Impact 2: sur notre couple
Dans la liste des expériences qui mettent les couples à l'épreuve, il y a, entre autres, les questions relatives à l'éducation des enfants. Quand on est parent d'un enfant avec un TA, il va s'en dire que ces questions sont souvent à l'ordre du jour…

« Mes deux filles se sont séparées en raison des tensions engendrées par leurs enfants. C'est une fois leur divorce prononcé que les diagnostics de TA sont tombés.» – Josette, une grand-maman dans la soixantaine.

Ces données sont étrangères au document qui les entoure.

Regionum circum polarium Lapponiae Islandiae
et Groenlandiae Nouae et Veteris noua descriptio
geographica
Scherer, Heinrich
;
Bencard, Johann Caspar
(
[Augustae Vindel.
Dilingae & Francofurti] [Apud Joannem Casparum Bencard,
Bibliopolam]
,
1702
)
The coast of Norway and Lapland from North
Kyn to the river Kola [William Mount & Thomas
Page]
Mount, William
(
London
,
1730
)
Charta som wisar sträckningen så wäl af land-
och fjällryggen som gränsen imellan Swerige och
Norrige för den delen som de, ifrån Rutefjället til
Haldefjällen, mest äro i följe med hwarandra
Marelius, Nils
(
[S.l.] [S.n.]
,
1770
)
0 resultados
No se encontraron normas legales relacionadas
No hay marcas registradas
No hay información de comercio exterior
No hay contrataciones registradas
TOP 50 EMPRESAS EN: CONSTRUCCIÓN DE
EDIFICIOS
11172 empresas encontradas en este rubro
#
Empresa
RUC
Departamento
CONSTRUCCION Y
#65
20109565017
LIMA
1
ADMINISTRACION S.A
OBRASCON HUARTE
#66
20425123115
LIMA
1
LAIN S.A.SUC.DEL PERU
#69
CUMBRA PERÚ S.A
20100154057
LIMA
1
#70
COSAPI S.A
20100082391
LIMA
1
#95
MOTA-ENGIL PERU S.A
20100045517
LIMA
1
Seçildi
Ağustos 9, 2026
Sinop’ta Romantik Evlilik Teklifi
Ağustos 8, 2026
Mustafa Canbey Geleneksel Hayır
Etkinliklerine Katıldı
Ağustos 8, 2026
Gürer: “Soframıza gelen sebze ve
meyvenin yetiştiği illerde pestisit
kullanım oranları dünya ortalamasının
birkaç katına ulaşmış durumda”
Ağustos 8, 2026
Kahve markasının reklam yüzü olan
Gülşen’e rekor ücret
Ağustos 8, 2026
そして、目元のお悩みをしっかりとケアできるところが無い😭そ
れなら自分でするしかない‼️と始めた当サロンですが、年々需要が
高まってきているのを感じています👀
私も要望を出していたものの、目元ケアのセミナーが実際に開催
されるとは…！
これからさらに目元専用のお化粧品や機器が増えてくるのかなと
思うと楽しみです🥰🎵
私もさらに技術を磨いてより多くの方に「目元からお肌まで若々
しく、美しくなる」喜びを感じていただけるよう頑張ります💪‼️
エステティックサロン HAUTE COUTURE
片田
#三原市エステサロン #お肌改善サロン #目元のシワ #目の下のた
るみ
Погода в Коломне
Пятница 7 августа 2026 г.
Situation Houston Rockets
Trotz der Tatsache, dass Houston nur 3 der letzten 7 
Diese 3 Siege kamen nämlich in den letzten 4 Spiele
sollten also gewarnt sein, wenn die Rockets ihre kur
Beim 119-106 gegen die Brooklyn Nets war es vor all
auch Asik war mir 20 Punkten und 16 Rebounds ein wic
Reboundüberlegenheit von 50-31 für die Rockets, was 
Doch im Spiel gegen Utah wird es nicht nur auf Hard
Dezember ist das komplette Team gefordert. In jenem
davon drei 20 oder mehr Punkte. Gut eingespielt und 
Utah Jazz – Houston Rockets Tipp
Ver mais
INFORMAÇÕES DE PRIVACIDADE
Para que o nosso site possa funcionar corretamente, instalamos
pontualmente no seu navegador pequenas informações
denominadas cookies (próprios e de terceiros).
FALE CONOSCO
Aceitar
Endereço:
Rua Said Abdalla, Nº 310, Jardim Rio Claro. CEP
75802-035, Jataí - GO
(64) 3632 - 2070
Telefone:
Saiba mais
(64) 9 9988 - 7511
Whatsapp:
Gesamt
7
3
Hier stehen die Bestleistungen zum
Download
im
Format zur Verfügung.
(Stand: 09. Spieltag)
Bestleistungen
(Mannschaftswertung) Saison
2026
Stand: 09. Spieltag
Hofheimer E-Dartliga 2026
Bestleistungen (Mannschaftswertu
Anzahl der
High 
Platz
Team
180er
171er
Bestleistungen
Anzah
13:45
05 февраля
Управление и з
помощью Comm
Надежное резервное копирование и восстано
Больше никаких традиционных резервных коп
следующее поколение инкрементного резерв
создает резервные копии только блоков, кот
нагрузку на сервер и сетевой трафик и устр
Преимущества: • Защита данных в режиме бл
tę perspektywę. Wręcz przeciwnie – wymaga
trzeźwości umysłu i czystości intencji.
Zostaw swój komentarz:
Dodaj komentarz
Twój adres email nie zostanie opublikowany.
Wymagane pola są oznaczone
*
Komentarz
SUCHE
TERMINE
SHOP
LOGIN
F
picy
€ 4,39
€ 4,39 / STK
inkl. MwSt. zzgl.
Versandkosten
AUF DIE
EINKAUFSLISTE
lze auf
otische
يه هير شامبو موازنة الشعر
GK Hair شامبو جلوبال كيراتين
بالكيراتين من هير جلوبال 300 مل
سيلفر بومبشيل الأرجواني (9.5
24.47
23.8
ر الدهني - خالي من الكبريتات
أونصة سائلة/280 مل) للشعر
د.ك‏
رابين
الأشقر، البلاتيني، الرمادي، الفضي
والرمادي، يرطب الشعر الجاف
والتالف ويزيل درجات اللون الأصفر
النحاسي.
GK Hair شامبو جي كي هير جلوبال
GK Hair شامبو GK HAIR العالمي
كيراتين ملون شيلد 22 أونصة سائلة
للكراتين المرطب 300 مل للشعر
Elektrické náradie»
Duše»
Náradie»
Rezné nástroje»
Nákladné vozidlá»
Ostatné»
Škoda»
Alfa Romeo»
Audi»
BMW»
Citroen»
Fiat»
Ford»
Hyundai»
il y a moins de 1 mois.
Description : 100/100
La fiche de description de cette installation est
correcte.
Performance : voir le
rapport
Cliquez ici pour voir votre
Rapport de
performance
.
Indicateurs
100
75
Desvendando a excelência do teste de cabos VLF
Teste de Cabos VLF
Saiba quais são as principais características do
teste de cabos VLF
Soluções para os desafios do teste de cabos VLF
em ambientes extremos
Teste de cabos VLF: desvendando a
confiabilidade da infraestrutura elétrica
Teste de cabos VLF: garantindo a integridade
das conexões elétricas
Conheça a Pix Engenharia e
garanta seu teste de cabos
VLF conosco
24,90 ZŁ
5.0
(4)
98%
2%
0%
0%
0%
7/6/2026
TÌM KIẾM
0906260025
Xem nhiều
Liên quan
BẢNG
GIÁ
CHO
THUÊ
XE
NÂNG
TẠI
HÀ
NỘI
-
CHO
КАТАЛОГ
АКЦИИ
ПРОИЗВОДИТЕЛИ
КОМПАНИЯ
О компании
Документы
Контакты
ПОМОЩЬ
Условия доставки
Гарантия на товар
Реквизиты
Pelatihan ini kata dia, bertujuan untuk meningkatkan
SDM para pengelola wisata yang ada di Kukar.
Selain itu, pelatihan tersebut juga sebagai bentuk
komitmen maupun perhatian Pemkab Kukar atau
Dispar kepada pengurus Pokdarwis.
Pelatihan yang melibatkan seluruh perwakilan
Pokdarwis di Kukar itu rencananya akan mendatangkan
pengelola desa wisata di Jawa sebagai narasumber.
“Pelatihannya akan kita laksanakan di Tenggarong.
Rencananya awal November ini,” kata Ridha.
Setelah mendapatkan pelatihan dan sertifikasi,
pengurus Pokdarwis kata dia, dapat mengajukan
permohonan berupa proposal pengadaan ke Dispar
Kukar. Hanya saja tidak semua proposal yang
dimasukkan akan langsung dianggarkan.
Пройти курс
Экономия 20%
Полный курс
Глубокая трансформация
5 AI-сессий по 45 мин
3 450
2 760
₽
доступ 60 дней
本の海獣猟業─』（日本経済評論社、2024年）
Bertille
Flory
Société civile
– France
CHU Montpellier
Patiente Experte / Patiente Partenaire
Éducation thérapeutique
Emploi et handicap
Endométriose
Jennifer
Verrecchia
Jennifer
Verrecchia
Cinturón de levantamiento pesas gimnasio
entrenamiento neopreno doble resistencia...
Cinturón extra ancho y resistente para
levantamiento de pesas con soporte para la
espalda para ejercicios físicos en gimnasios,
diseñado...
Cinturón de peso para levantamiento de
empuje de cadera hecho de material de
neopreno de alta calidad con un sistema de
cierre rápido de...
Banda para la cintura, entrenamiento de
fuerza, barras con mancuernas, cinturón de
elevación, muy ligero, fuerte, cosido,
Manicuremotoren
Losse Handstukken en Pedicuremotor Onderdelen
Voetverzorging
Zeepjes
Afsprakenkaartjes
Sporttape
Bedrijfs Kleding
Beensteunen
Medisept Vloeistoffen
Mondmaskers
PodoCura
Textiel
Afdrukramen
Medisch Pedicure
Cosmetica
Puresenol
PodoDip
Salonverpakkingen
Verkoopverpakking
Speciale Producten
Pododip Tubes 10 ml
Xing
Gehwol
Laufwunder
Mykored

C'est en effet un tableau classique. La mère tente de comprendre son enfant, de trouver pourquoi il est si agité, indiscipliné. Le père l'accuse de surprotéger junior, de toujours chercher à l'excuser: «Tu vas en faire une moumoune si tu continues».

On pourrait être porté à croire que lorsqu'il y a la confirmation d'un TA, la compréhension est plus grande et que les conflits dans le couple diminuent. Dans la pratique, ce n'est pas nécessairement ce qui se passe. Un des deux parents peut s'entêter à dire que les choses vont se tasser, que ça va se régler. Optimisme plus solide? Déni de la problématique? Frustration de «se voir» dans son enfant?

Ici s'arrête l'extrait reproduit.